Se è vero che a tutti noi è concesso di sognare in grande, è altresì vero che solo in pochi riescono a trasformare tali sogni in realtà. Nao fa parte di questa élite: non per arroganza, ma per una determinazione lucida e una predisposizione naturale al successo.
Proprio questa sicurezza, mai ostentata ma sempre evidente, finisce per incrinare i rapporti con i compagni, che la percepiscono fredda, distante e impietosa. È forse questa la chiave del suo successo?
Il film riflette su temi universali – tempo, rimpianto, l’irrisolto – con una sensibilità rara nel cinema contemporaneo.

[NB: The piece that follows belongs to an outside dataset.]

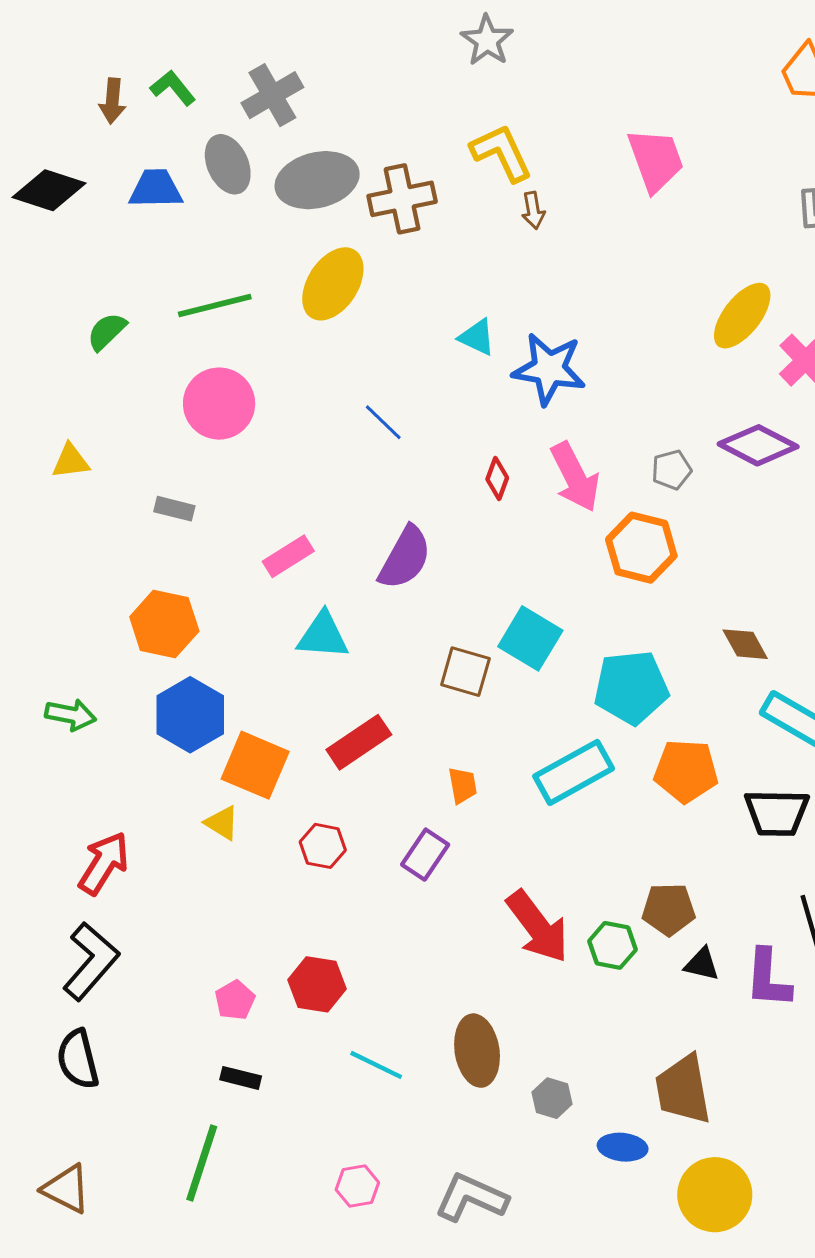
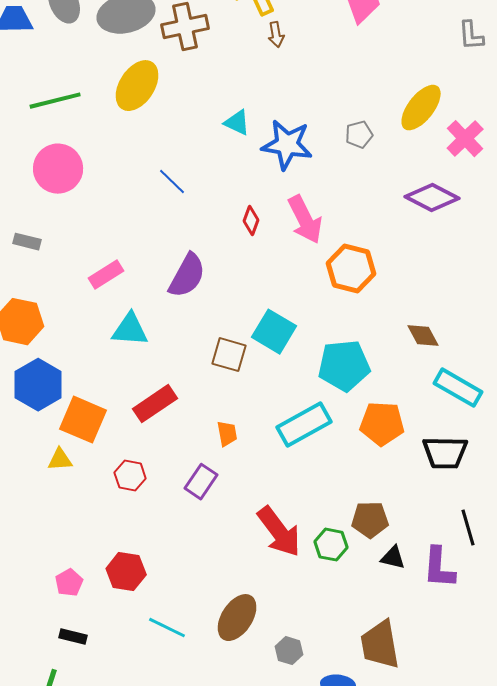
gray pentagon: (672, 470) -> (359, 135), moved
yellow triangle: (222, 823) -> (60, 460), turned -36
brown ellipse: (477, 1051) -> (237, 618), turned 42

Paradossalmente, Nao è l’unica a non cambiare: resta uguale dall’inizio alla fine. Eppure, è proprio lei, nella sua staticità, a innescare il cambiamento negli altri, in particolare in Yamada, che si scopre incapace di confrontarsi con il talento e il passato, e alla fine sceglie la fuga.
See You Tomorrow non offre soluzioni facili. Piuttosto, ci invita a riconoscere ciò che siamo e ad accettare le nostre possibilità, anche se imperfette, anche se lontane da quelle degli altri. Una riflessione sincera e senza fronzoli sull’identità, sulla rivalità e sul bisogno di essere visti davvero.